(Records shown)
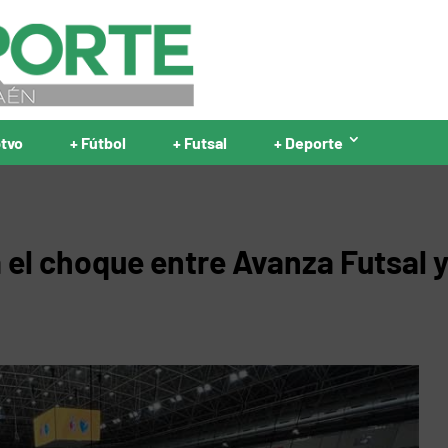
ptvo
+ Fútbol
+ Futsal
+ Deporte
 el choque entre Avanza Futsal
(End Records shown)
Using the records above, copy each line that contains "Futsal".

+ Futsal
 el choque entre Avanza Futsal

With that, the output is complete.